C'est ce que les patients veulent et méritent – un accès facile aux soins de santé; suffisamment de temps avec le médecin pour savoir ce qui se passe et participer aux décisions; un coût inférieur et une main-d'œuvre bien répartie selon la gamme de spécialités. Lorsque les soins de santé sont dominés par une pratique spécialisée, les familles ne sont pas régulièrement suivies par un médecin de soins primaires et les traitements deviennent atomisés. Cela impose également aux médecins de soins secondaires et tertiaires de faire du travail de soins primaires qu'ils sont peu formés pour fournir et augmente considérablement le coût global des soins de santé.

La pratique dominée par la spécialité conduit également à des services de santé préventifs inadéquats, à la détection tardive des maladies et à la difficulté à gérer les maladies chroniques courantes telles que l'obésité, le diabète, l'hypertension et les maladies cardiaques.

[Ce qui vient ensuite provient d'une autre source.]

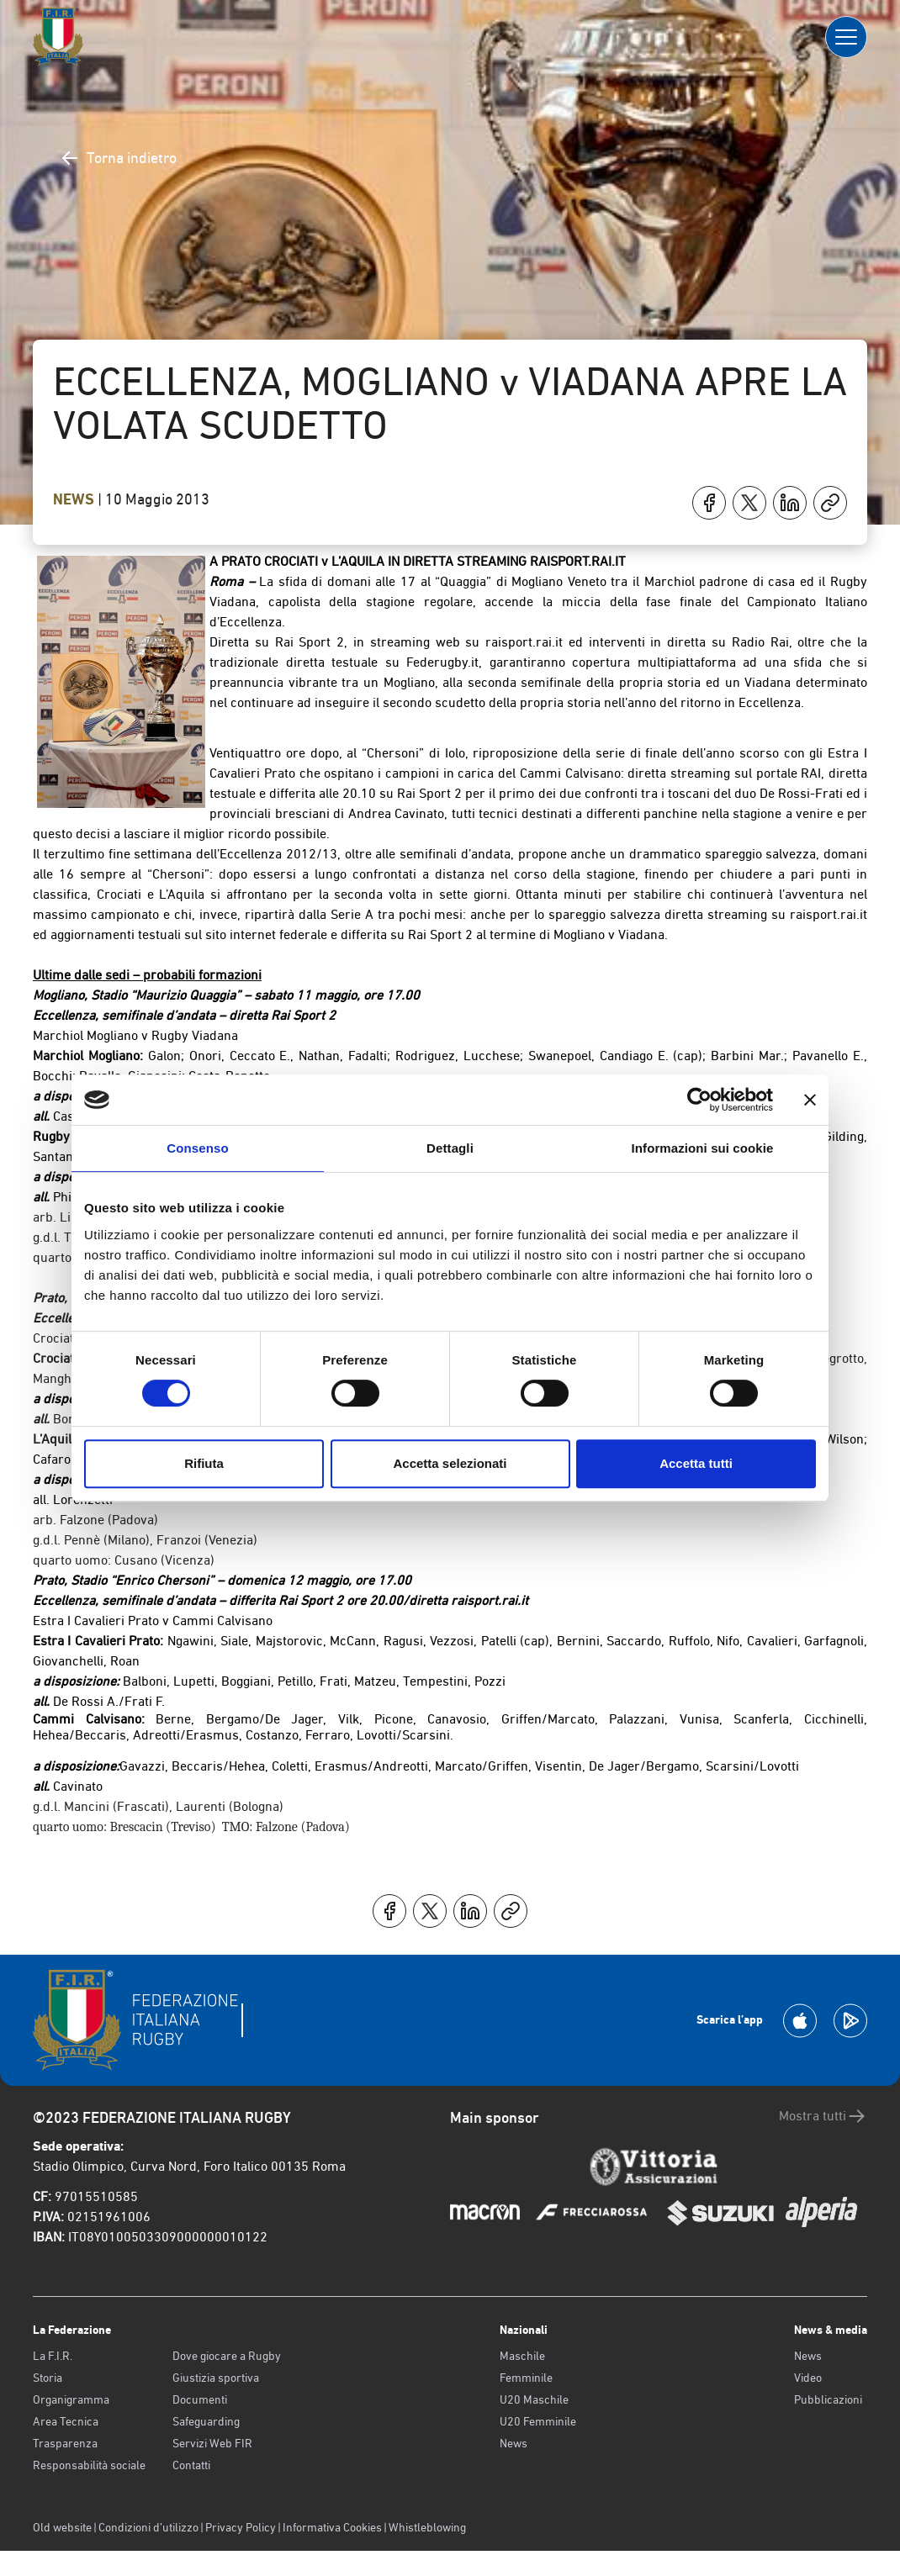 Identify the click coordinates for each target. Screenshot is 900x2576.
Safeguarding (206, 2421)
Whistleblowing (427, 2527)
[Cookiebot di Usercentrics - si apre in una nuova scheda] (699, 1099)
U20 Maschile (534, 2399)
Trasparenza (65, 2443)
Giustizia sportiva (215, 2377)
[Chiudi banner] (810, 1100)
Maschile (522, 2355)
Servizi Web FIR (212, 2443)
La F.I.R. (52, 2355)
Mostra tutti (823, 2116)
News (75, 499)
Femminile (526, 2377)
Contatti (191, 2465)
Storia (47, 2377)
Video (808, 2377)
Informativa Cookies (332, 2527)
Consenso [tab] (197, 1148)
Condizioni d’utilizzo (148, 2527)
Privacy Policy (240, 2527)
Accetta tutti (696, 1463)
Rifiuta (204, 1463)
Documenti (199, 2399)
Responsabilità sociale (89, 2465)
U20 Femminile (538, 2421)
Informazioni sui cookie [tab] (703, 1148)
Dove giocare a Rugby (226, 2355)
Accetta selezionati (449, 1463)
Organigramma (71, 2399)
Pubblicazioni (828, 2399)
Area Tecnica (65, 2421)
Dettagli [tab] (450, 1148)
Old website (62, 2527)
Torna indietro (118, 158) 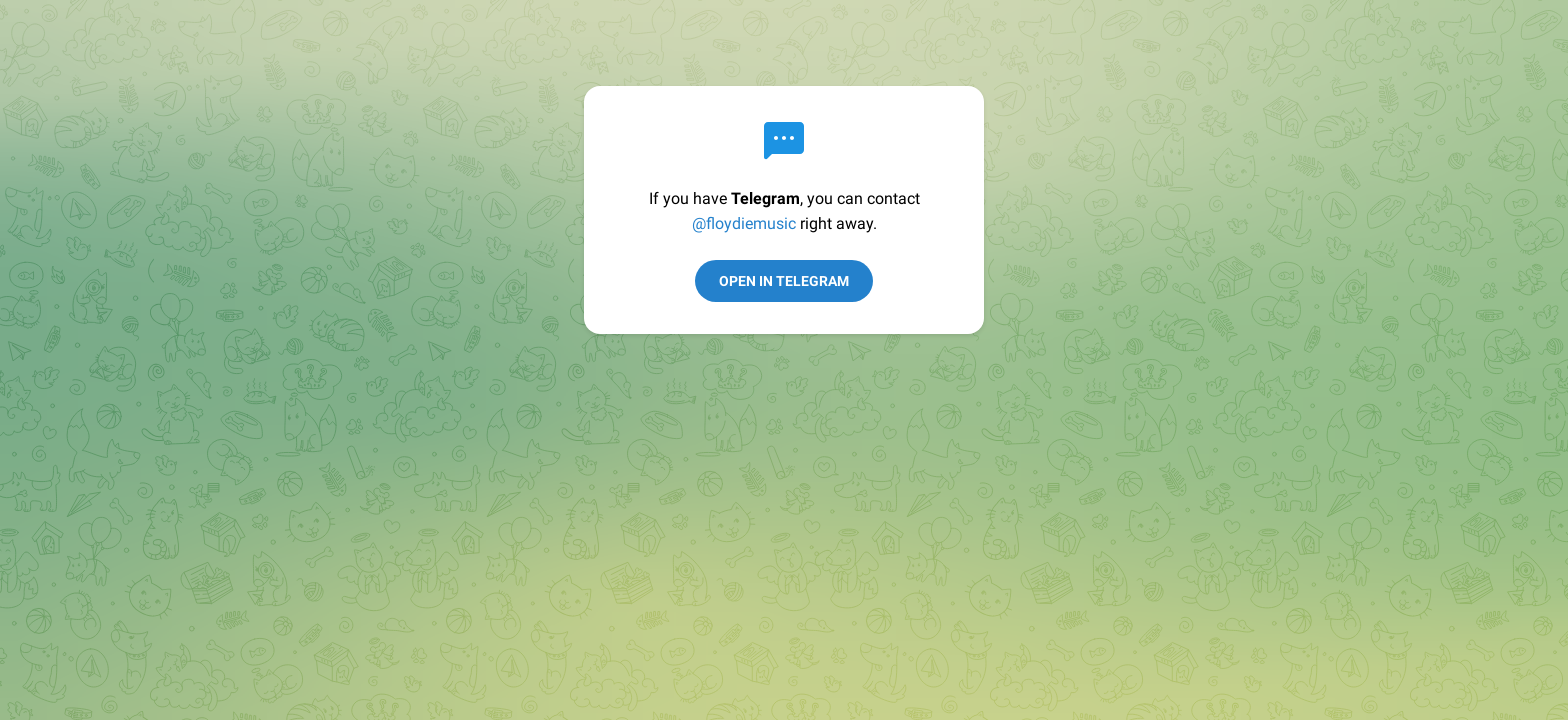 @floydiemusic (744, 223)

Je crois que l'éducation médicale de premier cycle et postdoctorale devrait être mieux alignée avec les besoins du système de soins de santé, moins alignée avec les préférences des institutions médicales.

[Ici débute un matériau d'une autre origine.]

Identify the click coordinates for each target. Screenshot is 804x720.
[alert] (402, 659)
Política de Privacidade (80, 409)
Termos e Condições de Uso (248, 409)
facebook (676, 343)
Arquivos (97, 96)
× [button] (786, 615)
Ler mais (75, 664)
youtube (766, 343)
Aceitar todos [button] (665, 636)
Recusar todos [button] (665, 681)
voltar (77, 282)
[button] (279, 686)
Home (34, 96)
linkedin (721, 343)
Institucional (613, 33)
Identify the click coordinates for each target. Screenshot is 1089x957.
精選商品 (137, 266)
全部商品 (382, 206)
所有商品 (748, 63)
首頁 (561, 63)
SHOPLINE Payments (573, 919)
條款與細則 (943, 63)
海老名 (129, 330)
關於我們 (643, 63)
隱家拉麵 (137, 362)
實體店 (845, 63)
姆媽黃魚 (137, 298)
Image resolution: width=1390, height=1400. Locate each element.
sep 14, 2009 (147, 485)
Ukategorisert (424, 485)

Les programmes de premier cycle devraient promouvoir une approche généraliste axée sur les compétences, tant dans l'enseignement que dans les tests. Les rotations cliniques devraient être plus ciblées dans les centres de soins primaires de la communauté, et non pas les formations spécialisées dans les unités hospitalières pour patients hospitalisés.

Les tests en médecine devraient être complets et intégrés, au lieu de la pratique courante d'administrer des examens basés sur la discipline. Un patient typique ne présente pas à un médecin avec une étiquette sur son front qui dit "Je suis un cas chirurgical".

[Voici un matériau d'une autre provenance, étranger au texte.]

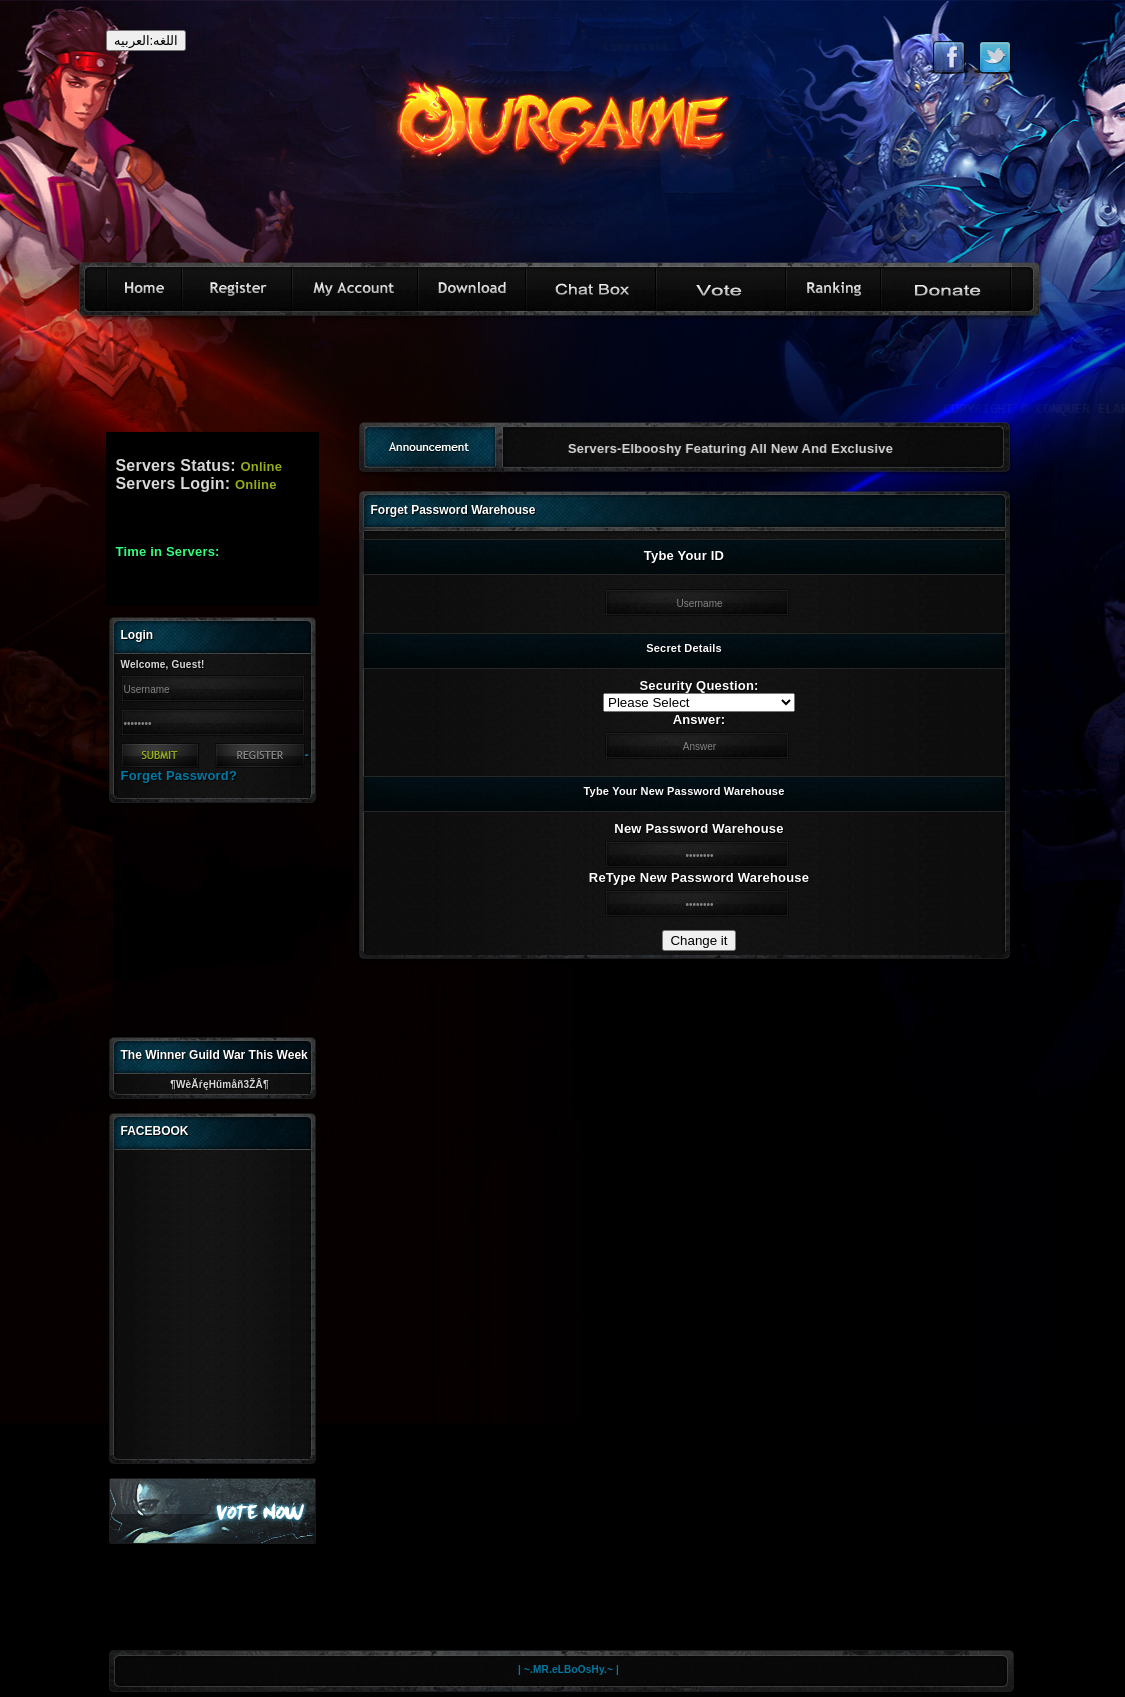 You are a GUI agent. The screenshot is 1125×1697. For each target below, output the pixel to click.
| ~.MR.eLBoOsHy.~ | (568, 1669)
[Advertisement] (563, 376)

La formation médicale postdoctorale devrait également accroître la flexibilité des programmes de formation en soins primaires, tant dans leur durée que dans leur conception. Un certain nombre de pays expérimentent de nouveaux modèles. Le Canada a raccourci les programmes de résidence en médecine familiale à deux ans. À Cuba, chaque médecin doit effectuer une résidence en médecine familiale de trois ans après six années de médecine. Seulement 30% des étudiants se spécialisent davantage.

La décision d'augmenter le rapport entre les médecins primaires et les médecins spécialistes est trop importante pour être laissée aux écoles de médecine et aux programmes de formation spécialisés. Ils ont un conflit d'intérêts inhérent à l'égard des soins spécialisés. La santé publique de tout pays devrait être prioritaire et les incitations des écoles de médecine et des programmes de formation devraient être alignées sur les besoins de santé du pays et les intérêts des patients. "

Merci beaucoup, Dr Munshi, pour votre analyse claire et vos suggestions pratiques pour le changement: l'éducation médicale doit être centrée sur le patient (et non sur la procédure); être plus dans la communauté que dans l'hôpital; se concentrer sur le risque / bénéfice; se concentrer sur les besoins du pays et non sur les institutions médicales; & enseigner Ne pas nuire

Flexner lui-même avait exprimé l'ambition de santé publique que les médecins deviennent un «instrument social … dont la fonction devient rapidement sociale et préventive plutôt qu'individuelle et curative». Excepté l'impact extrêmement bénéfique de la campagne anti-tabac, cet objectif n'a jamais été atteint. été réalisé.

L'avenir n'est pas clair. La promesse de la médecine de haute technologie n'a jamais été aussi grande, sa performance n'a jamais été pire. Nous devons équilibrer les vraies merveilles et le battage exagéré de la science médicale avançante avec une appréciation de bon sens de ses risques et coûts. Nous devons replacer le patient au centre du traitement médical, et ne pas se concentrer uniquement sur les tests inconscients et la médecine axée sur les procédures.

Et le plus évidemment, nous devons changer les incitations financières. Les docs primaires devraient être payés plus, les spécialistes moins. Plus de remboursement pour parler aux patients, moins pour les tests et les procédures. Les contre-incitations au traitement excessif; incitations pour de bons soins. Si les médecins de soins primaires étaient payés en fonction de leur valeur, ils seraient beaucoup plus nombreux.